This
article shows how to stablish the EJB instantiation
in JBoss 7.1.1.Final. From a performance point of view, it must be thought how
many instances of a stateless bean must be alive at the same time along the
application lifecycle.
This
article is focused on the standalone JBoss execution mode.
In order to
change the maximum number of instances that the application server
manage, the following part of the
JBOSS_HOME\standalone\configuration\standalone.xml must be changed:
<subsystem xmlns="urn:jboss:domain:ejb3:1.2">
<session-bean>
<stateless>
<bean-instance-pool-ref pool-name="slsb-strict-max-pool"/>
</stateless>
<stateful
default-access-timeout="5000" cache-ref="simple"/>
<singleton default-access-timeout="5000"/>
</session-bean>
<pools>
<bean-instance-pools>
<strict-max-pool name="slsb-strict-max-pool"

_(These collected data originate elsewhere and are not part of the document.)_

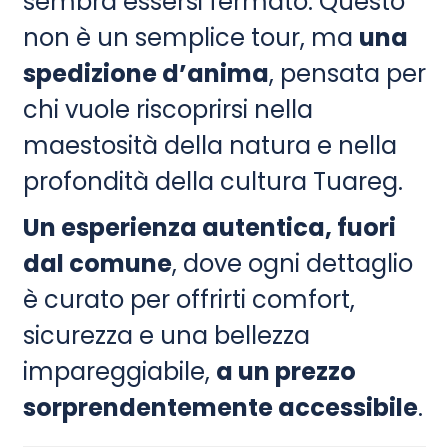
sembra essersi fermato. Questo
non è un semplice tour, ma
una
spedizione d’anima
, pensata per
chi vuole riscoprirsi nella
maestosità della natura e nella
profondità della cultura Tuareg.
Un esperienza autentica, fuori
dal comune
, dove ogni dettaglio
è curato per offrirti comfort,
sicurezza e una bellezza
impareggiabile,
a un prezzo
sorprendentemente accessibile
.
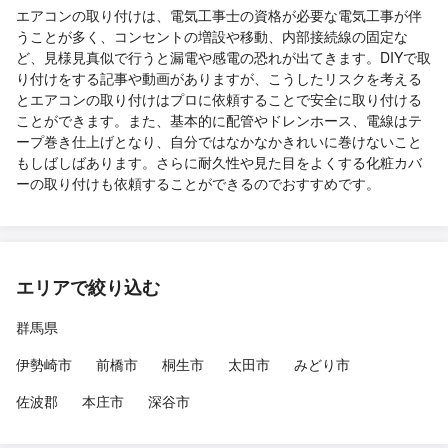
エアコンの取り付けは、電気工事士の資格が必要な電気工事が伴
うことが多く、コンセントの増設や移動、内部接続線の固定な
ど、見様見真似で行うと漏電や感電の恐れが出てきます。DIYで取
り付けをする記事や動画がありますが、こうしたリスクを考える
とエアコンの取り付けはプロに依頼することで安全に取り付ける
ことができます。また、基本的に配管やドレンホース、電線はテ
ープ巻き仕上げとなり、自分ではなかなかきれいに巻けないこと
もしばしばあります。さらに耐久性や見た目をよくする化粧カバ
ーの取り付けも依頼することができるのでおすすめです。
エリアで絞り込む
群馬県
伊勢崎市
前橋市
桐生市
太田市
みどり市
佐波郡
本庄市
深谷市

max-pool-size="10" instance-acquisition-timeout="1"
instance-acquisition-timeout-unit="MINUTES"/>
<strict-max-pool name="mdb-strict-max-pool"
max-pool-size="20" instance-acquisition-timeout="5"
instance-acquisition-timeout-unit="MINUTES"/>
</bean-instance-pools>
</pools>
The strict-max-pool tag has two
properties:
·
name: Specify the pool of the stateless beans if
the value is “slsb-strit-max-pool-size”.
·
max-pool-size specify indeed, the number of max bean
instances.
How the
application server instantiates the several instances?
It has its
own strategy for doing so. That is to say, the bean instances are not created
eagerly but they are created by demand, when JBoss considers.